We started by looking at deliberative democratic mechanisms, such as Citizens Assemblies, that have been used to provide public input into government policies for years. An initial pilot was run on our approach to climate misinformation in 2022. Based on those learnings we explored how we might scale this approach to more people, and launched another Forum on the issue of bullying and harassment in the Metaverse. Both of these showed that Community Forums can provide rich insights for our product and policy development.
Community forums are especially well-suited to provide principle and values-based insights, which are grounded in people's own experiences and expectations, rather than our own.
Our Community Forum on Generative AI
The novelty of the topic and technology of Generative AI created a unique opportunity for us to inform its development through public input as AI models are often guided by structures and inputs, such as principles and values.
In order to better understand the values people wanted to see reflected in Generative AI technologies, we structured questions around principles that would underpin chatbots, the most accessible form of Generative AI for the wider public. Questions included how chatbots should provide guidance and advice to users, and how chatbots should interact with people. This forum included 1,500 participants from four countries. You can read more about our Community Forum on Generative AI here.

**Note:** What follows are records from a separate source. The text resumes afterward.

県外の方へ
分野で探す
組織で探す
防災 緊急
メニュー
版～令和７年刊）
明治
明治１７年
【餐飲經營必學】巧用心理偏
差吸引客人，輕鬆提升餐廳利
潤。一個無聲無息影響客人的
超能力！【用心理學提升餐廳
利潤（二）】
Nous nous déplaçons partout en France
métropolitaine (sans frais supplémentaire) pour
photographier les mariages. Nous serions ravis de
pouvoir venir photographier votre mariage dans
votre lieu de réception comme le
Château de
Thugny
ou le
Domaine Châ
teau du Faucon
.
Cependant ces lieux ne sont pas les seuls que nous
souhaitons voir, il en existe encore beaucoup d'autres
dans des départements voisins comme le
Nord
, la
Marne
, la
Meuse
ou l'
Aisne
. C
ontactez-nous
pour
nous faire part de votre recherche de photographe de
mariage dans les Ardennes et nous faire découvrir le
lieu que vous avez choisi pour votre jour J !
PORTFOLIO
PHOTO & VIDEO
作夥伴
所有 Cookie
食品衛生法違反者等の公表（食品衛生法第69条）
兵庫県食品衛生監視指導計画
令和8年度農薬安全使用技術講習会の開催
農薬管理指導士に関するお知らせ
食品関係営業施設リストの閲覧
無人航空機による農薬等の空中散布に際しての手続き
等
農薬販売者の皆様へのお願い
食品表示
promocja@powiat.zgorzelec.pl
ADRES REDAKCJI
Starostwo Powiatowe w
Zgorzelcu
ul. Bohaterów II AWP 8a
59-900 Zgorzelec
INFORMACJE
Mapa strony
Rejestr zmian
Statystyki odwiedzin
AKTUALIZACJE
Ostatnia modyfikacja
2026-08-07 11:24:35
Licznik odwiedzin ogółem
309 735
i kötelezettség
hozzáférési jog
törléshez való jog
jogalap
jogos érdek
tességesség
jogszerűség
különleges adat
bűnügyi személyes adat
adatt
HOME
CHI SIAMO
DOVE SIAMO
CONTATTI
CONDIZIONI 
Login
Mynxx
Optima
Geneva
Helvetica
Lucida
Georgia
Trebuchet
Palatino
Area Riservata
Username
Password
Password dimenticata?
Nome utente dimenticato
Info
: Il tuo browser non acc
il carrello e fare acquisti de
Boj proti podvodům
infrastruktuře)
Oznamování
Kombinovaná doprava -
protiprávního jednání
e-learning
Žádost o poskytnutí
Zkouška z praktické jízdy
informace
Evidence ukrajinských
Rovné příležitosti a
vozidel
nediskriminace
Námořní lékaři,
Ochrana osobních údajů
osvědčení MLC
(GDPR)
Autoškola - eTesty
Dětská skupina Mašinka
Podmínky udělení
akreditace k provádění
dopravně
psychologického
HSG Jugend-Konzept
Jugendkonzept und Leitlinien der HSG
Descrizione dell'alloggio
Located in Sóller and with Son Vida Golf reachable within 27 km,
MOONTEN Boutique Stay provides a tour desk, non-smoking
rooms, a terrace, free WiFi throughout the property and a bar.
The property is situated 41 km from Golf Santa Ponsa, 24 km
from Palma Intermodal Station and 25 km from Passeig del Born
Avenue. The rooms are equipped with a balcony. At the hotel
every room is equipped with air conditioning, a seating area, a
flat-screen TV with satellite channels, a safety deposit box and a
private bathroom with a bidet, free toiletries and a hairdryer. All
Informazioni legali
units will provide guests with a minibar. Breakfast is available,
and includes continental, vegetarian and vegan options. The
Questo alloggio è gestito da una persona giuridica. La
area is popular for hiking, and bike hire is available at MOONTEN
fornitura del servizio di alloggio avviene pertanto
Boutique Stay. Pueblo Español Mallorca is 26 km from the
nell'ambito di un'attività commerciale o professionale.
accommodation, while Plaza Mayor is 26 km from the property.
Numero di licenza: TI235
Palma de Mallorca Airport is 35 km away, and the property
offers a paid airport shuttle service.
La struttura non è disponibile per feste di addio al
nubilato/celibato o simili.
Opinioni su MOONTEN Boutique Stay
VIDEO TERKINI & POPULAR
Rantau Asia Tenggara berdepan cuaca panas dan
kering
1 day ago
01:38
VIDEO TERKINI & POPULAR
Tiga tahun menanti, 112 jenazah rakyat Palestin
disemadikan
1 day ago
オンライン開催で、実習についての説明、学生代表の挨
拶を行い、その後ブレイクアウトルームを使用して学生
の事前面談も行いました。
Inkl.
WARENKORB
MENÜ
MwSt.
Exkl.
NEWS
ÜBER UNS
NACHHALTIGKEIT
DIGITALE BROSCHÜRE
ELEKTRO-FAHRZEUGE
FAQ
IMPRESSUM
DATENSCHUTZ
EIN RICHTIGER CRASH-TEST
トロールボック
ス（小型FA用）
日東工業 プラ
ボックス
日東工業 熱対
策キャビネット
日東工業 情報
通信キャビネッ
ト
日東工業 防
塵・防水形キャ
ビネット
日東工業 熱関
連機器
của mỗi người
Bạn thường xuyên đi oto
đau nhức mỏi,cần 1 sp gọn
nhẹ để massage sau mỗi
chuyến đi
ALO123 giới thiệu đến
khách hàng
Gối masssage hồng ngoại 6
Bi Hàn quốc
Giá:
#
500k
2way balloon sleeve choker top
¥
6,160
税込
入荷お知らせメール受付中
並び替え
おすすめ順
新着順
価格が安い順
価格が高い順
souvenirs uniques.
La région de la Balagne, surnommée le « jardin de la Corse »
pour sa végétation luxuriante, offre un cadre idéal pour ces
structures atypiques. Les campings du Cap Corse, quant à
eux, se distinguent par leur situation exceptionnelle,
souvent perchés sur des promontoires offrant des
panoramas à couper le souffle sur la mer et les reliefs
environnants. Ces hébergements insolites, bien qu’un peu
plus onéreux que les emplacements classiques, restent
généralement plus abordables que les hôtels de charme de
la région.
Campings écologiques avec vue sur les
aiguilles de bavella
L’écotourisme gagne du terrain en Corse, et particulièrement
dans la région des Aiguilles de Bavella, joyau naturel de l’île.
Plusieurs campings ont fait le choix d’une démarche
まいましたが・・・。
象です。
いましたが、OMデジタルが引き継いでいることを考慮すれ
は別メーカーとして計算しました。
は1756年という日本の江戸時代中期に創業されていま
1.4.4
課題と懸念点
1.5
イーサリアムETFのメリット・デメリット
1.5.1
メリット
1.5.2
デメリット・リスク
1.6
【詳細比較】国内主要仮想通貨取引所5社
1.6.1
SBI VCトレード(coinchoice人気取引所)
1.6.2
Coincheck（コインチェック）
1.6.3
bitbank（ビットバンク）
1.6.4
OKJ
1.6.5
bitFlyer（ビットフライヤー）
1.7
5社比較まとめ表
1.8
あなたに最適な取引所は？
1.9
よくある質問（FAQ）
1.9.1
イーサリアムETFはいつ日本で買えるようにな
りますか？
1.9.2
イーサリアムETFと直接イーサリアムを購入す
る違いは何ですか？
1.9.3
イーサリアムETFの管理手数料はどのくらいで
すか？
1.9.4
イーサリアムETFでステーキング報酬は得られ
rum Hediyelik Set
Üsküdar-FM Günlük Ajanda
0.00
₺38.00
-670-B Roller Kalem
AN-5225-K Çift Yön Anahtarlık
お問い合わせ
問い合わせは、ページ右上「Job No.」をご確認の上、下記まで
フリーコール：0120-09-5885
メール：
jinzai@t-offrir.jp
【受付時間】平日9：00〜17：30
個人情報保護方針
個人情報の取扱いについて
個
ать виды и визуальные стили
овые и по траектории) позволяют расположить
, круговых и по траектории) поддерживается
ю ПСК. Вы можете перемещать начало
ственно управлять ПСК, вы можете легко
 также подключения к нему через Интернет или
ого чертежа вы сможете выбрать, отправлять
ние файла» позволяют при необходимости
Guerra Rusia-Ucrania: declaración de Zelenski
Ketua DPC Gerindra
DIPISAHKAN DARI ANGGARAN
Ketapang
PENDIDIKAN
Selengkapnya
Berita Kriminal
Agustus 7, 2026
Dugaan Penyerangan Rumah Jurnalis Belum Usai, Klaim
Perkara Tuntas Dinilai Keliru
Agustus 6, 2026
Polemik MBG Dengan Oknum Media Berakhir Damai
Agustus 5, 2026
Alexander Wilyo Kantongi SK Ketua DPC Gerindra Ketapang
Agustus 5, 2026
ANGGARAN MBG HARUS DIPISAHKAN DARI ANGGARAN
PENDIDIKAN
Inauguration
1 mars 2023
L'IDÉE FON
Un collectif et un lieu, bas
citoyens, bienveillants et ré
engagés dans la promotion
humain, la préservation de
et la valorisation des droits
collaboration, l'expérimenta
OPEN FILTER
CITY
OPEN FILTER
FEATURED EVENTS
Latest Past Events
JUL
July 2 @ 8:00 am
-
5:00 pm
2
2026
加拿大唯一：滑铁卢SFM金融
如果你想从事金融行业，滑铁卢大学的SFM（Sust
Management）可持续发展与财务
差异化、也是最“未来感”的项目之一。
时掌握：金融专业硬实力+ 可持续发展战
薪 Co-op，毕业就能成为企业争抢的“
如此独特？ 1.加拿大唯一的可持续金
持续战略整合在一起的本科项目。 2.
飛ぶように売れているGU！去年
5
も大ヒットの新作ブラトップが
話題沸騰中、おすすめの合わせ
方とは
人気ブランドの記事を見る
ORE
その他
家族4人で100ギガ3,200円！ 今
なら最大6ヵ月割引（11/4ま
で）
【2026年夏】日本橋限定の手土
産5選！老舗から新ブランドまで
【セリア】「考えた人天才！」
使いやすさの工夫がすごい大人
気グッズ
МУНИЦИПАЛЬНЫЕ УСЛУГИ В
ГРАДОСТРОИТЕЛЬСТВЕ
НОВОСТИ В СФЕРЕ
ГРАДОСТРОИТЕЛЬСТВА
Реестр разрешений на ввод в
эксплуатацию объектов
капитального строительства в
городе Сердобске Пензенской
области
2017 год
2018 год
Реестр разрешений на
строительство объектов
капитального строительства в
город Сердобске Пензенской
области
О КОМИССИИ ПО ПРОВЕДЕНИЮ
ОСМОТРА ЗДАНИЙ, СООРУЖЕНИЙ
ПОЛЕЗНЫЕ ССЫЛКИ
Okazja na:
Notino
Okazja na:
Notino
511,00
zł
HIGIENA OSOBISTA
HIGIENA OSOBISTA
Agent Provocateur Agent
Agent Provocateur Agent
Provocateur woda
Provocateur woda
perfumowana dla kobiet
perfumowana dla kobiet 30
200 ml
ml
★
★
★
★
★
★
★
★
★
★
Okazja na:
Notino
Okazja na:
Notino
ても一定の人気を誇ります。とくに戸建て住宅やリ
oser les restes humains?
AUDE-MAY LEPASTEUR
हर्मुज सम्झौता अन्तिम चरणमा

Our Community Forum on Bullying and Harassment in the Metaverse
A Community Forum on the Metaverse was conducted in collaboration with Stanford’s Deliberative Democracy Lab on the topic of bullying and harassment and was a first-of-its-kind experiment in global deliberation. We chose to focus on closed virtual spaces so that the forum could advise on policy and product development for virtual experiences such as Horizon Worlds. This Forum included 6,000 participants from 32 countries and functioned as an important pilot to establish proof of concept. Read more here.
Our Community Forum on Climate Misinformation
This Forum deliberated on the challenging topic of misleading climate change content. We brought together over 250 Facebook users across five countries, to ensure that we heard from people from different nationalities, ethnicities, socio-economic backgrounds, and political ideologies. This Forum functioned as an important pilot to establish proof of concept. Read more here.
As with the collaborative nature of this work, Meta has spoken to and partnered with a variety of deliberative democracy experts, civil society organizations, government policymakers, and academics to ensure our forums are constructed in accordance with deliberative democracy best practices and standards. This process helps us mitigate against any biases while also sharing insights with others in the deliberative democracy community. The design and execution of our Forums to-date have been in partnership with Stanford's Deliberative Democracy Lab and the Behavioural Insights Team.